● **Records**:
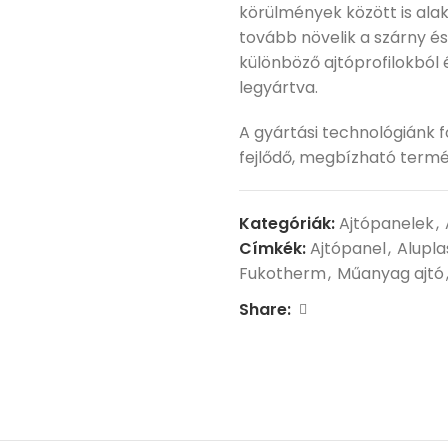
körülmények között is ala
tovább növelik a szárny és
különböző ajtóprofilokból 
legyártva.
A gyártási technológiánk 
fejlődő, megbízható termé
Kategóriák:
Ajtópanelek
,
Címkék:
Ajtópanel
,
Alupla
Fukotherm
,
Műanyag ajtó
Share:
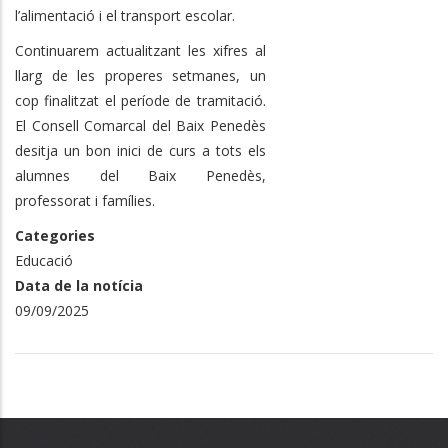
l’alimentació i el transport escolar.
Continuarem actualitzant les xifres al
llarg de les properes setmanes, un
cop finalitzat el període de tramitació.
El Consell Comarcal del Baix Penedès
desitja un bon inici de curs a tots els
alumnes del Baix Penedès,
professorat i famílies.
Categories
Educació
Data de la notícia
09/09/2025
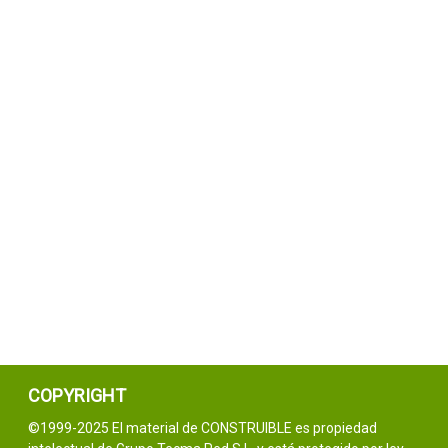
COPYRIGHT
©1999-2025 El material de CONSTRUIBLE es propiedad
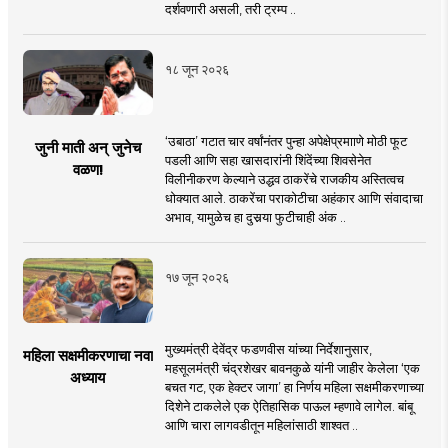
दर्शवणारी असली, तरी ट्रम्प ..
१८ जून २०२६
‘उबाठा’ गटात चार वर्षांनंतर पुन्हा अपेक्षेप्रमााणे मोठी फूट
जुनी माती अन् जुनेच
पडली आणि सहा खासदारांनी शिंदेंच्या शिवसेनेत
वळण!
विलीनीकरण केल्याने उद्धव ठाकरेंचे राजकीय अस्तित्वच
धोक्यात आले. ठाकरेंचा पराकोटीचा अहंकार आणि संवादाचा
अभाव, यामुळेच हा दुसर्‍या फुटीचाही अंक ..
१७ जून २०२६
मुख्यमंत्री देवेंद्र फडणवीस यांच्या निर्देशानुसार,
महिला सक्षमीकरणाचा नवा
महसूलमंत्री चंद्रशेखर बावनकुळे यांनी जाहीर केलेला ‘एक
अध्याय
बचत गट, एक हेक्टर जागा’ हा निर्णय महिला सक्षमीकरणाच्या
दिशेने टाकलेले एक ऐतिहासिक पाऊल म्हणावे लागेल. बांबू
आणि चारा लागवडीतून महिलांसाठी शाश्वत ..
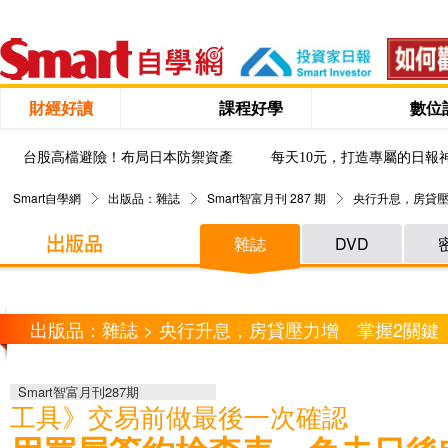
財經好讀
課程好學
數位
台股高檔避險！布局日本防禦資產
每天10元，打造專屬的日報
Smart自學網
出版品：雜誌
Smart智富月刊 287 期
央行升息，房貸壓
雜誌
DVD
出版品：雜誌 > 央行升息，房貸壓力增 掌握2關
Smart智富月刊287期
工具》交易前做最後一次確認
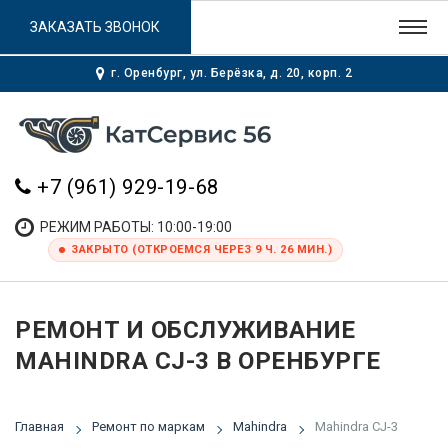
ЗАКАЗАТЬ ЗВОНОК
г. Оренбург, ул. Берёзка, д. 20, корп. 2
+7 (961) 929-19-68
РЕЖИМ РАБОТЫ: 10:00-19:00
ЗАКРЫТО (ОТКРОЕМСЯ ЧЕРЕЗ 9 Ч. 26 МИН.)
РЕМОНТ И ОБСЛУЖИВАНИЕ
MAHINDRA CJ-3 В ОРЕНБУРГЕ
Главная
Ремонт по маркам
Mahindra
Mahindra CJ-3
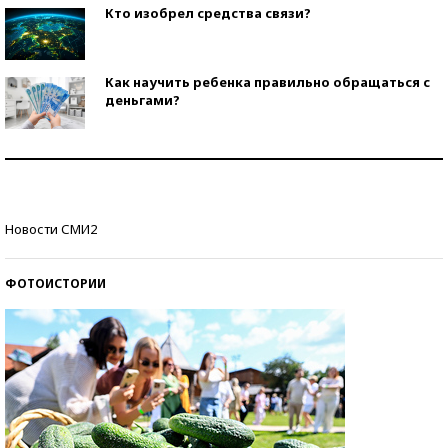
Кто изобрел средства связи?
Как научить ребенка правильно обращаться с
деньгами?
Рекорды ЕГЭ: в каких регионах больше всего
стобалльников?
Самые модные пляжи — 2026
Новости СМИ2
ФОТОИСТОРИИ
* * *
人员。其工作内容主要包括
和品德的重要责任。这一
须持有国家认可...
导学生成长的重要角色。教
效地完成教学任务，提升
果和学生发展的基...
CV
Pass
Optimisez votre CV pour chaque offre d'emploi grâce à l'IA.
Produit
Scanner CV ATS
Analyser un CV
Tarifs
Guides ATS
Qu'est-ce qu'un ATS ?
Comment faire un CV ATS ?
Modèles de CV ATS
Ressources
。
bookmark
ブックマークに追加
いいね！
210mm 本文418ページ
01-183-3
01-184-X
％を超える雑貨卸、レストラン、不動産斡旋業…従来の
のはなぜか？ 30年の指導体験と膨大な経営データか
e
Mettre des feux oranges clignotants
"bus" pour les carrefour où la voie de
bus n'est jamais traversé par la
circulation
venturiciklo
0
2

● **Exercise instructions**:
Lines with "Baix": return each one from the data above.

● **Answer to the exercise**:
El Consell Comarcal del Baix Penedès
alumnes del Baix Penedès,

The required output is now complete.